Now, the City Council is considering a bill that would reel-in the number of commercial tours allowed at Waimanalo beaches, after locals complained of the crowds.
According to Hawaii News Now, an earlier version of the measure would have prohibited everything from filming to hosting wedding ceremonies, but those proposed restrictions were dropped.
Instead, Council members are seeking to limit the number of guided tours allowed in the area to five companies, which would each be permitted to take one, 15-passenger van at a time to Waimanalo Beach Park on weekdays.
All other beaches in the area would be off limits to commercial tours.
Councilman Ikaika Anderson, who represents the area, told the news station that community members are frustrated by a lack of parking, resources and access as a result of the increased commercial activity.

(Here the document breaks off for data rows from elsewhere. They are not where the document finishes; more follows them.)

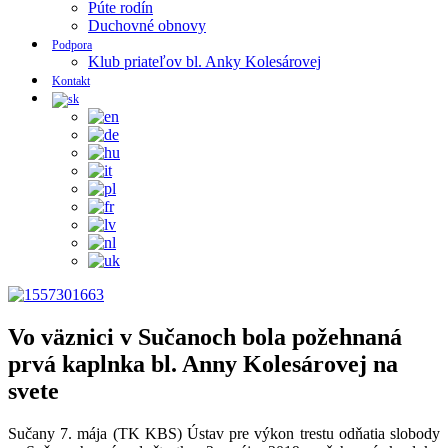
Púte rodín
Duchovné obnovy
Podpora
Klub priateľov bl. Anky Kolesárovej
Kontakt
Vo väznici v Sučanoch bola požehnaná
prvá kaplnka bl. Anny Kolesárovej na
svete
Sučany 7. mája (TK KBS) Ústav pre výkon trestu odňatia slobody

“Our residents are not able to enjoy the beach parks to the extent they feel they should be able to because they feel that they are being pushed out by some of these commercial activities,” he told HNN.
Last Thursday, supporters and opponents of the measure testified before the City Council, which deferred a vote on the bill so council members could review it further and meet with potentially affected parties, the news station reports.
Makani Christensen, who owns Keawe Adventures, told Hawaii News Now that Bill 8 is penalizing legitimate businesses.
“Running a small business in Hawaii isn’t easy already,” she told reporters. “It’s one of the toughest things to do because of all the permits and the system that we currently have.
But resident Ciera Obando, who supports Bill 8, said the restrictions aren’t aimed at closing businesses.
“It’s not that we don’t want to share, but just don’t be profiting and taking advantage of something that’s not really yours in the first place,” Obando told HNN.
Some believe the increase in visitor traffic became an issue when a similar commercial activity ban went into effect in Kailua and Lanikai, essentially, displacing tour groups into neighboring communities. Now, there’s concern that this bill would force an influx of visitors into areas like Kahala and Hawaii Kai.
Unlike other beach parks, Makapuu, Kaupo, Kaiona and Waimanalo are owned by the Department of Hawaiian Homelands (DHHL), and DHHL only allows the city to issue commercial permits for non-profit community events. All “for profit” activities are already prohibited under DHHL guidelines.
“These are things that have been overlooked for way too long and it’s time to kokua the community,” Kukana Kama-Toth, a Waimanalo resident who supports Bill 8, told HNN. “I understand that we need to create revenues. We have to create jobs and those kinds of things, but what about the lifestyles and livelihoods of these communities that these companies come into to gain profit off of?”
Can the City Council reach a healthy balance? What’s the future for visitors who want tours to Waimanalo? What about legitimate tour companies that keep guests to a minimum?
No one knows the answers to these questions yet, but, if you’re a visitor hoping to see Waimanalo Beach Park as part of a tour, you may want to learn the answers before you head-out on your tour.